WIMS Seminar
Integrative MEMS Materials and Processes for Microsystems
Professor Reza Ghodssi,
Department of Electrical and Computer Engineering,
Institute for Systems Research,
University of Maryland
ABSTRACT:
Materials technology and process integration are the key enabling tools for novel advances in microsystem design for device applications. In this talk, I present an overview of the various building block materials and process technologies developed for systems integration in our group, MEMS Sensors and Actuators Lab (MSAL), at the University of Maryland. First, the use of InP as an attractive monolithic integrative material for all-optical switching applications is described through MEMS-based evancent coupler and tunable filter devices. Next, the challenges involved in developing a precision and batch fabricated 3-D micromachining technology in silicon by way of gray-scale lithography and deep reactive ion etching (DRIE) are presented. This technology is enabling the design and fabrication of a high speed rotating micro-motor supported on micro-ball bearings and driven by a BCB-based variable capacitor. Finally, selective deposition of the biopolymer chitosan as an interface between organic and inorganic materials is demonstrated in a microfluiduic environment combined with the integrated polymeric optical waveguides as a path toward future cell-based sensing devices.
BIO:
Reza Ghodssi was born in Tehran, Iran in 1966. He received his B.S., M.S., and Ph.D. degrees in Electrical Engineering from the University of Wisconsin at Madison, in 1990, 1992 and 1996 respectively. His Ph.D. thesis was focused on development of a high aspect ratio microfabrication process for an electrostatically driven MEMS device using x-ray lithography and LIGA technology. Dr. Ghodssi was a Postdoctoral Associate and a Research Scientist in the Microsystems Technology Laboratories and the Gas Turbine Laboratory at the Massachusetts Institute of Technology (MIT) from 1997 until 1999. During his tenure at MIT, he developed the building block MEMS fabrication technologies for a microturbine generator device and also served as an Assistant Director on that project.
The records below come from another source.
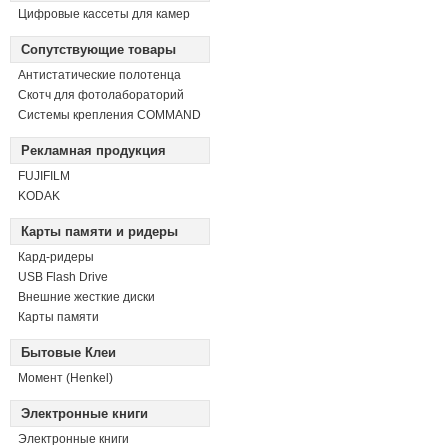
Цифровые кассеты для камер
Сопутствующие товары
Антистатические полотенца
Скотч для фотолабораторий
Системы крепления COMMAND
Рекламная продукция
FUJIFILM
KODAK
Карты памяти и ридеры
Кард-ридеры
USB Flash Drive
Внешние жесткие диски
Карты памяти
Бытовые Клеи
Момент (Henkel)
Электронные книги
Электронные книги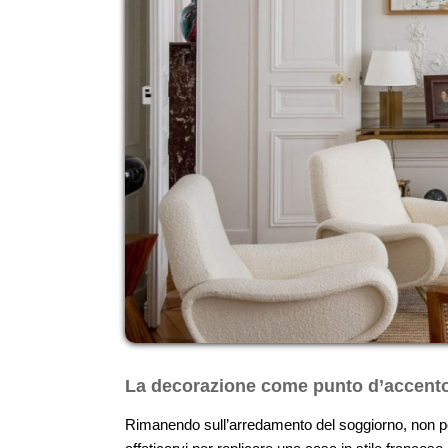
La decorazione come punto d’accent
Rimanendo sull’arredamento del soggiorno, non poss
In January 2000, he joined the Department of Electrical and Computer Engineering and the Institute for Systems Research at the University of Maryland (UMD) at College Park as an Assistant Professor. His research interests are in design and development of microfabrication technologies and their applications to microsensors, microactuators and integrative microsystems. He has received the 2001 UMD George Corcoran Award, 2002 National Science Foundation CAREER Award and the 2003 UMD Outstanding Systems Engineering Faculty Award. Dr. Ghodssi has served as a program co-chairman for the 2001 International Semiconductor Device Research Symposium (ISDRS), and since 2002, as a chairman of the MEMS and NEMS Technical Group at the American Vacuum Society (AVS). Dr. Ghodssi is a co-founder of the MEMS Alliance Group in the greater Washington DC area and a member of the IEEE, AVS and MRS societies.